Functional derivative: chain rule

CompuChip · Jun 18, 2007

Hmm, I've been working with functional derivatives lately, and some things aren't particularly clear.

I took the definition Wikipedia gives, but since I know little of distribution theory I don't fully get it all (I just read the bracket thing as a function inner product :))

.

Anyway, I tried to derive some basic identities like the sum and product rule, which are quite straightforward, but I got kinda stuck at the chain rule. Suppose we have a functional [tex]\mathcal F[\rho][/tex] but [tex]\rho[\sigma][/tex] is itself a functional.

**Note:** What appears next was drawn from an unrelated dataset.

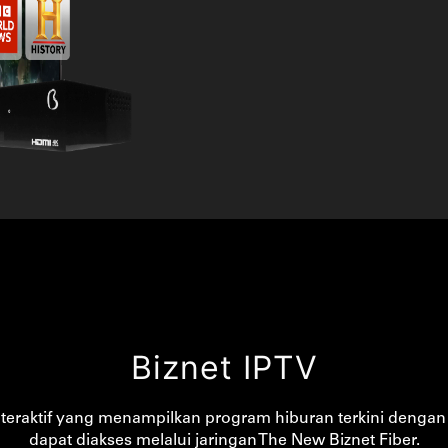
Biznet IPTV
nteraktif yang menampilkan program hiburan terkini dengan k
dapat diakses melalui jaringan The New Biznet Fiber.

Then it should be true that
[tex]\frac{\delta \mathcal F[\rho]}{\delta \sigma(x)} = \int \frac{\delta \mathcal F[\rho]}{\delta \rho(x')} \frac{\delta \rho(x')}{\delta \sigma(x)} \, \mathrm{d}x'[/tex]
but how do I go about proving this?

Thanks!

CompuChip · Jun 24, 2007

I don't want to sound impatient, but ... bump[/size] ... anyone?

jambaugh · Jun 24, 2007

The "bracket thing" is an inner product for functions (more generally distributions which are formal functions define only inside integrals and not necessarily in terms of values, as e.g. the Dirac delta "function")

But there is a problem with your invocation of the chain rule. The functional [itex]\mathcal{F}[/itex] maps functions to scalars. If you assume [itex]\rho[/itex] is again a functional then you can't compose it with [itex]\mathcal{F}[/itex]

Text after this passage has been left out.